Quanto à capacidade de resposta por parte das IES, dos estudantes que procuraram apoio psicológico, apenas 15% disse ter recorrido às respostas disponibilizadas pelas instituições de ensino, mas mais de metade (52%), admitiu que as respostas existentes nas instituições de ensino superior não são suficientes.

A FAP diz-se preocupada com a falta de respostas, bem como com o atraso na implementação do plano para a saúde mental no Ensino Superior.

A presidente da FAP, Ana Gabriela Cabilhas, alerta que “o plano para a saúde mental no Ensino Superior ainda não saiu do papel”.

“Um mês após o arranque de um novo ano letivo, a FAP alerta que é urgente que o plano venha para o terreno. Os dados que apurámos através do inquérito são preocupantes e os estudantes não podem continuar à espera mais um ano letivo”, observou Gabriela Cabilhas.

Entre os estudantes que procuraram apoio psicológico fora das IES, 43% consideram que o custo é “dispendioso” e 11% dos inquiridos não continuou a receber apoio por “incapacidade em suportar a despesa”.
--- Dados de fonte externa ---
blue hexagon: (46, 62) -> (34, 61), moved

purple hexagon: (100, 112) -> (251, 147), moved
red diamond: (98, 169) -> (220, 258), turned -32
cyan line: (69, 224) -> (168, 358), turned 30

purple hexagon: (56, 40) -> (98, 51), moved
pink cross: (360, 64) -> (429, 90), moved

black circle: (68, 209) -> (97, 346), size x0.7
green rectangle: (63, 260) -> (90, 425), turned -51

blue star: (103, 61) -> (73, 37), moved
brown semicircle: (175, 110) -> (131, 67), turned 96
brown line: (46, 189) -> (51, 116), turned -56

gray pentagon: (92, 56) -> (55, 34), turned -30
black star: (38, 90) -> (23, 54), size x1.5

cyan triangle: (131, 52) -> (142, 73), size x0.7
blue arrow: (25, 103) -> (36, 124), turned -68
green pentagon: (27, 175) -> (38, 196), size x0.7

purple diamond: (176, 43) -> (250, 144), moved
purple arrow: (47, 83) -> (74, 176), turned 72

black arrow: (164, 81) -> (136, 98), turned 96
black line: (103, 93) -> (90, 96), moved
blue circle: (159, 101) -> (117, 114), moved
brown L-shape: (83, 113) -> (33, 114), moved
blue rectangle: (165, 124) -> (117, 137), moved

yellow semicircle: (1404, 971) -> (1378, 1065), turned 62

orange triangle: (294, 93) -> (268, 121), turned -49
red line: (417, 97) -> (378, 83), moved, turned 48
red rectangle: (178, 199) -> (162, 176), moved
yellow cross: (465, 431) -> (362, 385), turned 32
A distribuição dos inquiridos por sistema de ensino corresponde a 77% de inscritos em instituições públicas e 23% a frequentarem o ensino superior particular ou cooperativo.

Dos inquiridos, 80% são estudantes de 1.º ciclo, 18% estão no 2.º ciclo, 0,7% no terceiro e 1,3% frequentam Cursos Técnicos Superiores Profissionais.

A transição para o Ensino Superior envolve mudanças significativas na vida dos estudantes.

“Este inquérito apresenta um conjunto de dados preocupantes, que justificam a atenção do Governo”, reiterou a presidente da FAP.

Hoje, 10 de outubro assinala-se o Dia Internacional da Saúde Mental.